Once I was discussing this issue with my friend Herm, and told her about a word I coined to describe my style of puttering. It is serendipping. But it hasn’t proved terribly useful to me, since only two of us in the world know it. I don’t often need the word anyway, do I, if I am busy doing it?

Anyway, it appears that footle will not yet be of any help. Discovering it was part of my serendipping today, but did it accomplish anything? It gave me something to think and write about, and whether it was work or play, it was not aimless and it was fun!

Soul-nourishing gift from Mr Glad

Like Tidied Toy Shelves

When Pearl was a toddler, all her toys fit on two shelves held up by cinder blocks. Most every day, with sun streaming in through big windows of the old Victorian where we lived at the time, she would absorb herself in exploring all her belongings and scatter them around in the process.

Later in the day, or the next morning, she’d show no interest in the toys that had been removed from the organized rows. She would wander aimlessly, unhappy and bored. But as soon as I tidied up the collection of blocks and dolls and plastic pull-toys, they were fascinating again and good for another long spell of play.

My own toy shelves hadn’t been tidied in at least 20 years until last summer when I tackled the chaos. I’m speaking of the boxes and baskets that held bolts and scraps of fabric, scissors and embroidery thread and patterns. Binder paper on which I’d written the body measurements of my granddaughters’ dolls, and the design for a copy of Bird’s tattered apron. Inherited notions, thimbles & thimble keeper.

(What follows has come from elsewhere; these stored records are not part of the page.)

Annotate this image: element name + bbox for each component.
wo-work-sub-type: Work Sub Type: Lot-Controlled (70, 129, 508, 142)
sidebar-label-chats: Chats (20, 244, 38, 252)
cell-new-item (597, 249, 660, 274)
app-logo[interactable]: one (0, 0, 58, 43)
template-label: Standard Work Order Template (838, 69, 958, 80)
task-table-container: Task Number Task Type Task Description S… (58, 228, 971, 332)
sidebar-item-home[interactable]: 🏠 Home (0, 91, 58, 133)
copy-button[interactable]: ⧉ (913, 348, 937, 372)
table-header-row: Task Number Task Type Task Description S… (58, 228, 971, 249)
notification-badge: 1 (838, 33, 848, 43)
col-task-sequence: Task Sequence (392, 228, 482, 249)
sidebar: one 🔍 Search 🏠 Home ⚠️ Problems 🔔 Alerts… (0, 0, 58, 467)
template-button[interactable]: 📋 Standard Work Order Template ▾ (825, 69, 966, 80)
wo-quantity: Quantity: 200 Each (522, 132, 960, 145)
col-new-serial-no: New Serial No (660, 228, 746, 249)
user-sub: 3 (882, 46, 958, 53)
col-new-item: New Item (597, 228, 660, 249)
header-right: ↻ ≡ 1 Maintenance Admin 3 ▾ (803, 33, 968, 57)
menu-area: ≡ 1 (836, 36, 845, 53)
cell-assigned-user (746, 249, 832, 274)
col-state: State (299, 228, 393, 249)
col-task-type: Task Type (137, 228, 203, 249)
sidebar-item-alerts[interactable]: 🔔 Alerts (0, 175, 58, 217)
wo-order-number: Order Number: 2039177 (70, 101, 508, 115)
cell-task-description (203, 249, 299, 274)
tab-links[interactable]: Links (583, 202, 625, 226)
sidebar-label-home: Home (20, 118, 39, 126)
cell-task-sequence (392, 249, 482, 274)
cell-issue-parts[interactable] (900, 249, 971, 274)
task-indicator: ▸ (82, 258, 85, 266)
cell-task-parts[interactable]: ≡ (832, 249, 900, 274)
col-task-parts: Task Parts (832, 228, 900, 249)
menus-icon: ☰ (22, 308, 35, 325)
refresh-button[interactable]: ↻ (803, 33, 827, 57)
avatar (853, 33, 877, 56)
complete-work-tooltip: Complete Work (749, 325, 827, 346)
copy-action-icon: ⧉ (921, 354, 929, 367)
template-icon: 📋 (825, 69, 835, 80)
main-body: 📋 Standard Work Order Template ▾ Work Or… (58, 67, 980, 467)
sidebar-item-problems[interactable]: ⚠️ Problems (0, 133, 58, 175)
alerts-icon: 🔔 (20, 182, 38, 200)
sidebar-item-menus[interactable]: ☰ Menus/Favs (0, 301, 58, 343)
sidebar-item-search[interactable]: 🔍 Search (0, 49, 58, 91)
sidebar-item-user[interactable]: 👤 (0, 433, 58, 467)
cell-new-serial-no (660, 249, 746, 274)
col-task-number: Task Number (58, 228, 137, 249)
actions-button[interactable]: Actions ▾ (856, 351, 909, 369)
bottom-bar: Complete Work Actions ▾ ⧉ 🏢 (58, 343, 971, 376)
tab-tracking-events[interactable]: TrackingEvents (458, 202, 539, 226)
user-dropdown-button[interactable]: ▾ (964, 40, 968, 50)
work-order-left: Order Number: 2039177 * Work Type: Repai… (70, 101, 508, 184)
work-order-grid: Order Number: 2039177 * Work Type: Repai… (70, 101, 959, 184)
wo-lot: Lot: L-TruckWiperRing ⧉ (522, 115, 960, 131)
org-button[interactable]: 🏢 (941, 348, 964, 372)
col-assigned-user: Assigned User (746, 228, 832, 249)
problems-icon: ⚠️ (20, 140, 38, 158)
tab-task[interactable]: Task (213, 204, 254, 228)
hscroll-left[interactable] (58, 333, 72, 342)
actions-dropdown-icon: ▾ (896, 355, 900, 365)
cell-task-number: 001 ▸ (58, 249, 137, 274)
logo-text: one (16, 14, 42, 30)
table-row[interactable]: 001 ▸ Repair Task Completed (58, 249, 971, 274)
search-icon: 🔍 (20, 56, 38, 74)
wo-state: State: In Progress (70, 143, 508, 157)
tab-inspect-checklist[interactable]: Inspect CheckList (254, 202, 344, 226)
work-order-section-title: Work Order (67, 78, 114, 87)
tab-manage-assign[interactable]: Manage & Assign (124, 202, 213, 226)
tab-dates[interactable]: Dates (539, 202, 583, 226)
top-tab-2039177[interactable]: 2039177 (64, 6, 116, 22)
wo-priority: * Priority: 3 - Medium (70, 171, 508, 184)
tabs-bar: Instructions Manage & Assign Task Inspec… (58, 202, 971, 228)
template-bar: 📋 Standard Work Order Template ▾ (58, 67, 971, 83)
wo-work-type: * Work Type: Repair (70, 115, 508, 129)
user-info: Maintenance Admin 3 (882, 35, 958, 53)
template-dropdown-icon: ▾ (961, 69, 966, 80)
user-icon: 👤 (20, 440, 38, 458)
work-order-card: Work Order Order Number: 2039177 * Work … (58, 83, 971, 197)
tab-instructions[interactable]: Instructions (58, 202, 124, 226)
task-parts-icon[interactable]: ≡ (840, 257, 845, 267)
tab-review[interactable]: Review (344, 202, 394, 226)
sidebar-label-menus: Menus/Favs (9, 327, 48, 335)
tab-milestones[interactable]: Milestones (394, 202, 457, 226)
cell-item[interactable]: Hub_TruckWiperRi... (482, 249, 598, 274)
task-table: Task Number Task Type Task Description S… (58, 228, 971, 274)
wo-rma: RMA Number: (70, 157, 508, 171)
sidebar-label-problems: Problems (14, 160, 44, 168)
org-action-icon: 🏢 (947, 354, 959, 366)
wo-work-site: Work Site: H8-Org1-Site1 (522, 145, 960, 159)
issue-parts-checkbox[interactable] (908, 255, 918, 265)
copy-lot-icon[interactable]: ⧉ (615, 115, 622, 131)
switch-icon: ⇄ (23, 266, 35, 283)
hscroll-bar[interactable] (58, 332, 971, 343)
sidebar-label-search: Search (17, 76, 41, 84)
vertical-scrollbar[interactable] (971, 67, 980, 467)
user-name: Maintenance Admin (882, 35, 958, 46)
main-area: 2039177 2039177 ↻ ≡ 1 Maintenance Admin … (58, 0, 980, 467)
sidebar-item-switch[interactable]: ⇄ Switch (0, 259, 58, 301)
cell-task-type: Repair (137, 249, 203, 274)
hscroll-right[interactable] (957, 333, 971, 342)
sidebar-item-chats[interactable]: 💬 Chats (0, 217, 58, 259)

Because I was known to like to sew, people thought of me when a grandmother or aunt died and left a button box or collections of needles and zippers, and I welcomed the gifts with open arms. You would think it was I and not my parents who grew up in The Depression; I even followed the example of my foremothers and snipped the buttons off before tossing out any raggedy shirt.

My grandmother Grace’s button box at least did keep all the buttons in one place. I still can’t bring myself to throw out the cards of odd old buttons in the bottom of it, and every year or two I pore over the loose ones in the top tray and imagine what I could stitch them on to.

You can see the closed button box on the floor.

All my wealth of possibilities grew without much notice because for a long time I couldn’t decide which spot or room would be my sewing area, and sometimes I’d let a year or more go by without even opening my sewing machine. But once everything had been deposited in one room, I saw that it was a burdensome barnful.

The chosen spot is a bedroom where I can have my sewing machine near the door and while I sit at it I can face outward toward the rest of the house; I didn’t want to lose touch with what might be going on downstairs. I had tried out the great room that is far removed from everything and often too cold, and I had also tried another bedroom that was too cramped, even though it was prettier.

Once I had invested in some storage racks and containers, and put things into their places, I could jump at the chance to sew doll clothes last year, knowing that my tools and materials were where I could find them. In the process of organizing, I found some interesting antique notions. And one of the doll clothes hangers that I had made and completely forgotten about.

Now that all my pins are in one box, all the spare buttons from purchased garments are in another, and there are no boxes of Hodgepodge anymore, my needlecrafting spirits have been lifted and I feel like playing again.